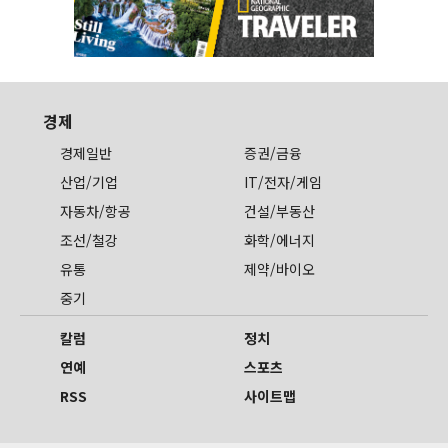
경제
경제일반
증권/금융
산업/기업
IT/전자/게임
자동차/항공
건설/부동산
조선/철강
화학/에너지
유통
제약/바이오
중기
칼럼
정치
연예
스포츠
RSS
사이트맵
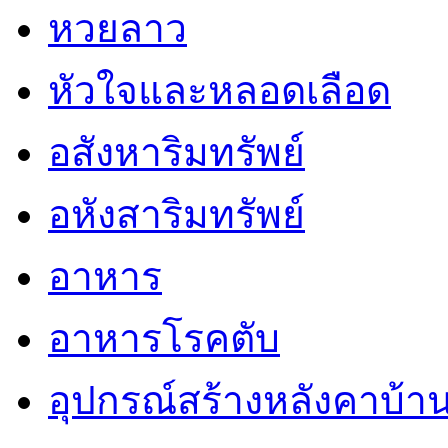
หวยลาว
หัวใจและหลอดเลือด
อสังหาริมทรัพย์
อหังสาริมทรัพย์
อาหาร
อาหารโรคตับ
อุปกรณ์สร้างหลังคาบ้า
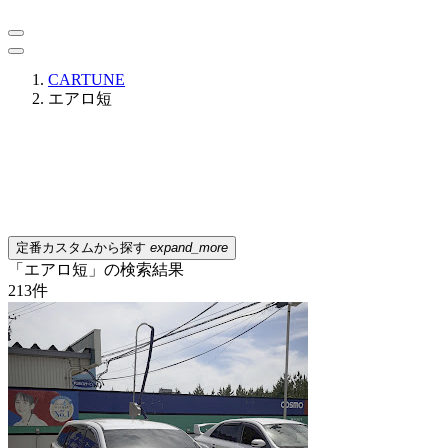
CARTUNE
エアロ短
定番カスタムから探す
expand_more
「エアロ短」の検索結果
213
件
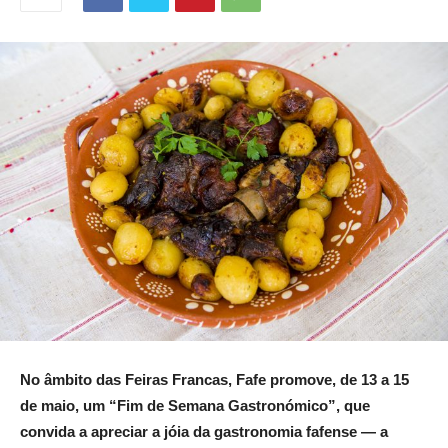
No âmbito das Feiras Francas, Fafe promove, de 13 a 15
de maio, um “Fim de Semana Gastronómico”, que
convida a apreciar a jóia da gastronomia fafense — a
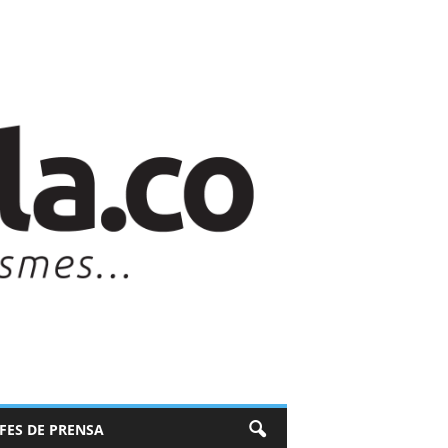
EFES DE PRENSA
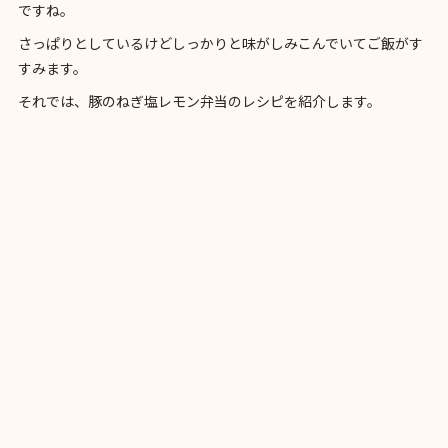
ですね。
さっぱりとしているけどしっかりと味がしみこんでいてご飯がす
すみます。
それでは、豚のねぎ塩レモン弁当のレシピを紹介します。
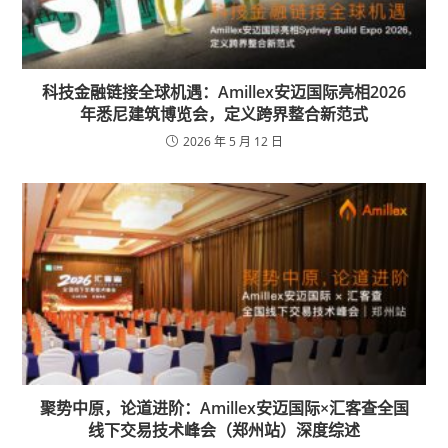
科技金融链接全球机遇：Amillex安迈国际亮相2026
年悉尼建筑博览会，定义跨界整合新范式
2026 年 5 月 12 日
聚势中原，论道进阶：Amillex安迈国际×汇客查全国
线下交易技术峰会（郑州站）深度综述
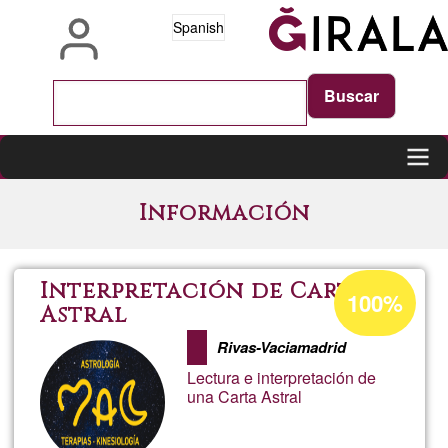
Pasar
Spanish
al
contenido
principal
Main
Información
navigation
Porcentaje
Interpretación de Carta
100%
de
Astral
aceptación
Rivas-Vaciamadrid
de
Lectura e interpretación de
G1
una Carta Astral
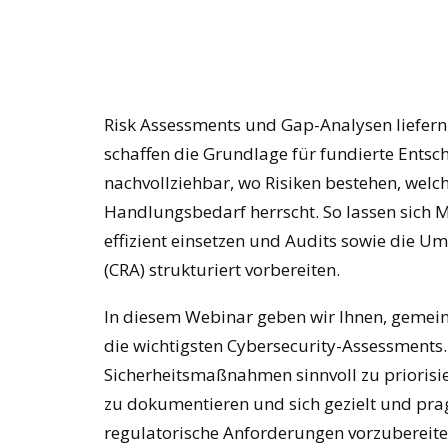
Risk Assessments und Gap-Analysen liefern
schaffen die Grundlage für fundierte Ent
nachvollziehbar, wo Risiken bestehen, welc
Handlungsbedarf herrscht. So lassen sich 
effizient einsetzen und Audits sowie die U
(CRA) strukturiert vorbereiten.
In diesem Webinar geben wir Ihnen, gemein
die wichtigsten Cybersecurity-Assessments.
Sicherheitsmaßnahmen sinnvoll zu prioris
zu dokumentieren und sich gezielt und pra
regulatorische Anforderungen vorzubereite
....
§ **TASK OBJECTIVE**
A line in the material may hold the string "Carta". Report how many do, and write only the number.

§ **RESULT OF THIS EXERCISE**
2